ERDOĞAN ATMIŞ: UÇAK, HELİKOPTER, ÇOK KISA MÜDDETTE MÜDAHALE ETMEK İÇİN İŞE YARAR
Erdoğan Atmış, şöyle konuştu:
“Hala daha biz, uçak, helikopter ekseninde tartışıyoruz. Her sene tıpkı tartışmayı yapmaktan bıkmadık mı? ‘Uçak var mıymış, yok muymuş?’ Bundan evvel bizim tartışmamız gereken öbür şeyler var. Uçak, helikopter, yangın başladığında çok kısa müddette oraya müdahale etmek için işe fayda.
Ama yangın bu kadar genişledikten sonra o yangını söndürmek o kadar kolay bir şey değil. O vakit bizim, gerçek manada Türkiye’deki orman yangınlarıyla çabayı tartışmamız lazım.
“7 BİN HEKTARIN YARISI KADAR ORMANI YALNIZCA BİR YANGINDA BİZ TÜKETTİK”
Biz, 2020 yılında 21 bin hektar ormanımızı kaybettik. 2021 yılında, orman yangınında 140 bin hektar ormanımızı kaybettik. Halbuki 2020’den evvel her yıl ortalama 7 bin hektar orman yanıyordu. İzafî olarak orman yangınlarına karşı daha başarılıydık ve bu kadar büyük yangınlar görmüyorduk.
Neden 2020’den sonra büyük yangınlar görmeye başladık? 2022’ye bakalım. Yalnızca 4 gün içerisinde 3 bin 500 hektardan fazla orman yandı. Bu ne demek; daha evvelki yıllarda yılda yanan 7 bin hektarın yarısı kadar ormanı yalnızca bir yangında biz tükettik.
Üstelik mega yangınlar döneminde değil. 15 Temmuz’dan sonra biz bu türlü yangınları bekliyoruz. Zira ortam kuruyor, büyük bir nem açığı var.
“ŞU AN 2018’DEN DAHA DÜŞÜK BİR BÜTÇE AYRILDI”
Marmaris yangını, 21 Haziran’da, daha ortalık kurumamışken, nem açığı oluşmamışken çıkmış. Buna karşın yangına karşı çok laubali davranılmış. Birinci gün Tarım ve Orman Bakanı’nın açıklaması, ‘Bu yangın bizi endişelendirmiyor’ biçimindeydi. İkinci gün, ‘Yangını denetim ettik’ halindeydi. Ondan sonra akşam, ‘Yangın denetim edildi de edilmedi de’ biçiminde bir açıklaması oldu. Bu türlü gayri önemli açıklamalarla yangınla uğraş edilmez.
Yangınlarla çaba, bütçeye dayanır. Lakin 2018 ekonomik krizinden sonra yangınla gayrette bütçe kısıtlanmıştır. Şu anda 2018’den daha düşük bir bütçe ayrılmıştır.
Yangınların bu kadar yayılmasının nedeni, bizim ormanları paramparça etmemizdir. Güç santralleri, madenler, oteller; bunları inşa etmiş olmamızdır. Bunların hepsi, ormanlardaki insan etkileşimlerini artırmıştır, yangın riskini artırmıştır.

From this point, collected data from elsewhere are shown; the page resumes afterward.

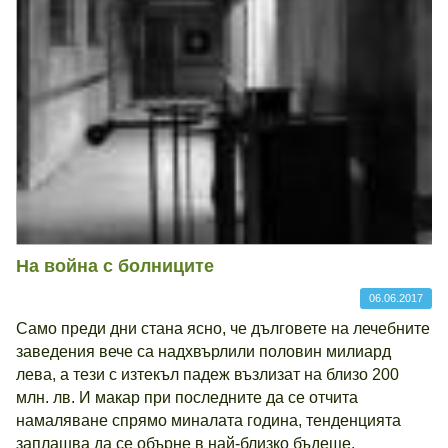
На война с болниците
06.06.2017
Само преди дни стана ясно, че дълговете на лечебните
заведения вече са надхвърлили половин милиард
лева, а тези с изтекъл падеж възлизат на близо 200
млн. лв. И макар при последните да се отчита
намаляване спрямо миналата година, тенденцията
заплашва да се обърне в най-близко бъдеще.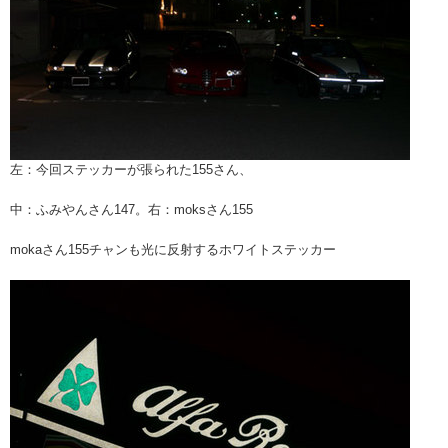
左：今回ステッカーが張られた155さん、
中：ふみやんさん147。右：moksさん155
mokaさん155チャンも光に反射するホワイトステッカー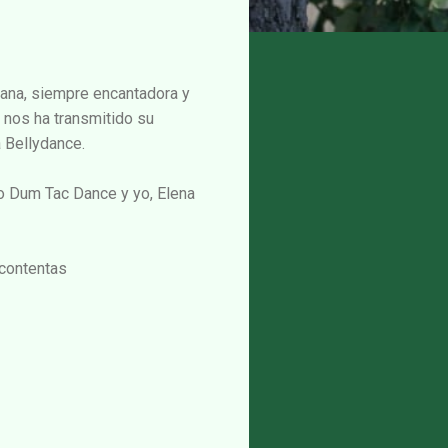
vana, siempre encantadora y
 nos ha transmitido su
 Bellydance.
po Dum Tac Dance y yo, Elena
 contentas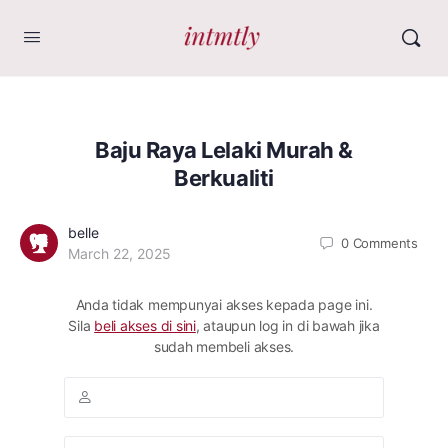
Baju Raya Lelaki Murah &
Berkualiti
belle
0
Comments
March 22, 2025
Anda tidak mempunyai akses kepada page ini.
Sila
beli akses di sini
, ataupun log in di bawah jika
sudah membeli akses.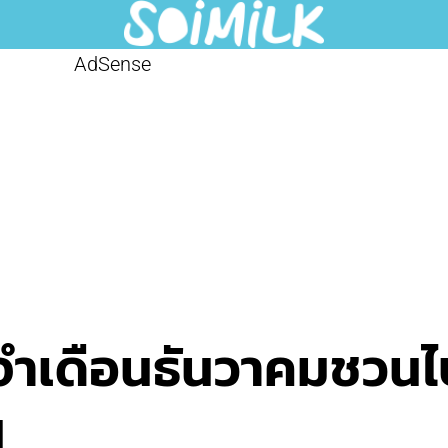
AdSense
ะจำเดือนธันวาคมชว
น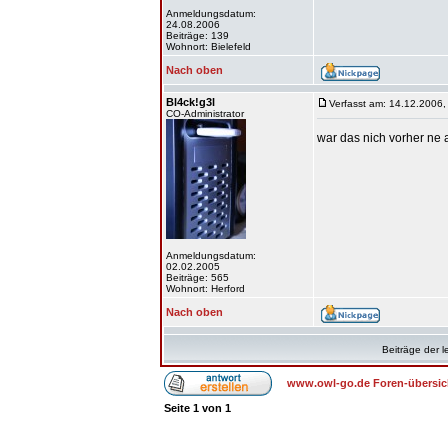
Anmeldungsdatum:
24.08.2006
Beiträge: 139
Wohnort: Bielefeld
Nach oben
Bl4ck!g3l
Verfasst am: 14.12.2006,
CO-Administrator
war das nich vorher ne 
Anmeldungsdatum:
02.02.2005
Beiträge: 565
Wohnort: Herford
Nach oben
Beiträge der l
www.owl-go.de Foren-übersic
Seite
1
von
1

Bizim gerçek manada ormancılık siyasetlerini hayata geçirmemiz, yangınla uğraşta daha yetişmiş ve bilgili takımlarla parti ayrımı yapmadan uğraş etmemiz gerekiyor. Lütfen bırakın helikopter uçak tartışmasını, gerçek tartışmalara gelelim artık.”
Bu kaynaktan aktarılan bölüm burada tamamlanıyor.